▶ _Exercise directions_
Beginning with the line that contains "This screenshot has" in the material below, print each line exactly until the line that contains "What do you see at coordinates (50, 2345)" has been printed, then stop.

▶ _Material provided_
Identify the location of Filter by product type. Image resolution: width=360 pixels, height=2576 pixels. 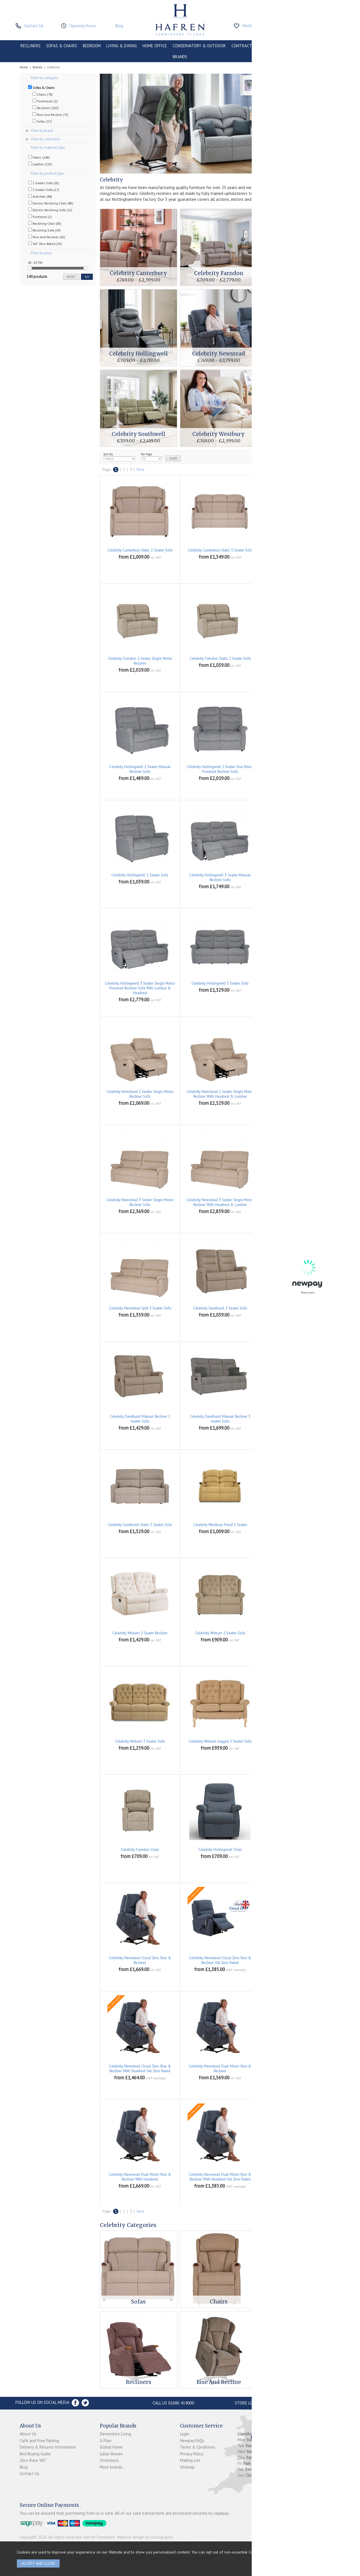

--

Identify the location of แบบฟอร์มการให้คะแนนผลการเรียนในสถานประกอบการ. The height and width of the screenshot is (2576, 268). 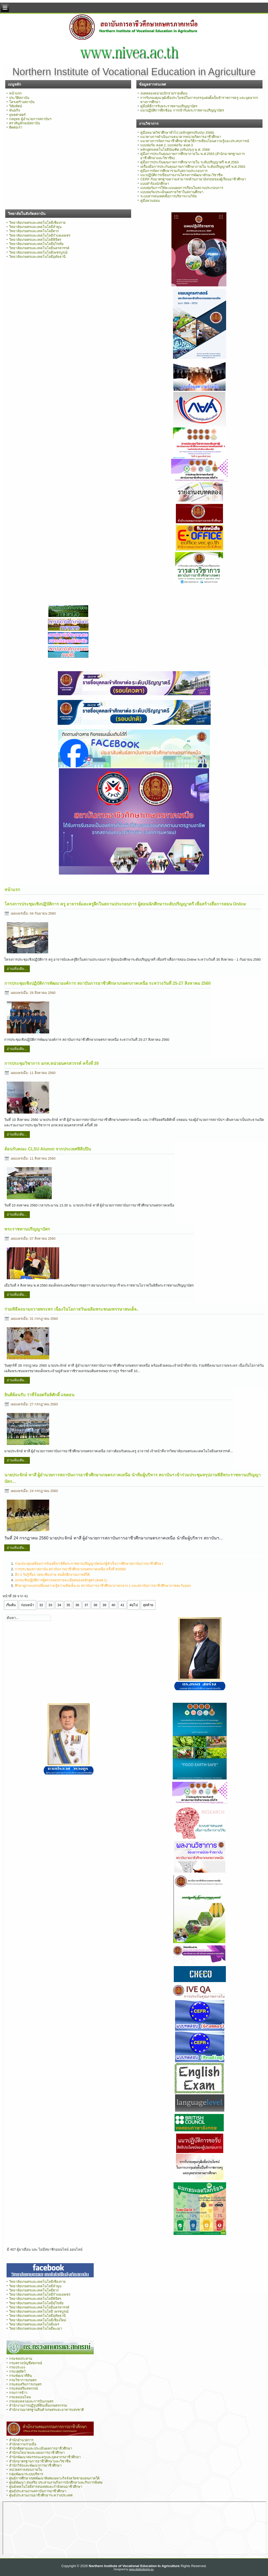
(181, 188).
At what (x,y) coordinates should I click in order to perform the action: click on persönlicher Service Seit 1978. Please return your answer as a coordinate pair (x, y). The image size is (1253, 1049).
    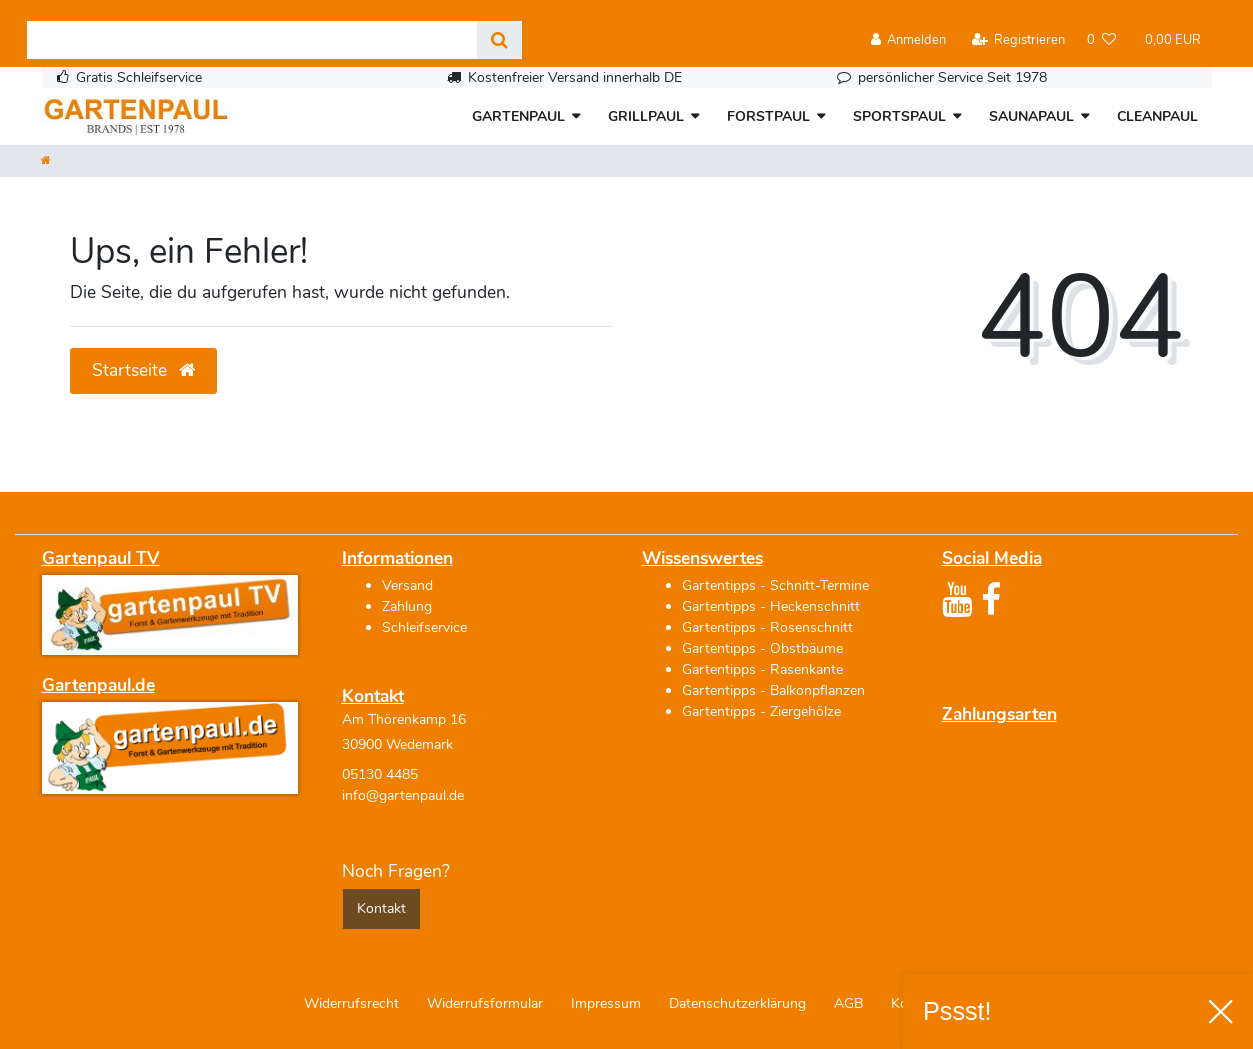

---

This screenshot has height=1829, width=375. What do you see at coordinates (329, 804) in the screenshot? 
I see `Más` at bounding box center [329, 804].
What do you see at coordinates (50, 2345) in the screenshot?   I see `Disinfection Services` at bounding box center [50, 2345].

▶ _Solution for this exercise_
This screenshot has height=1829, width=375. What do you see at coordinates (329, 804) in the screenshot? 
I see `Más` at bounding box center [329, 804].
What do you see at coordinates (50, 2345) in the screenshot?   I see `Disinfection Services` at bounding box center [50, 2345].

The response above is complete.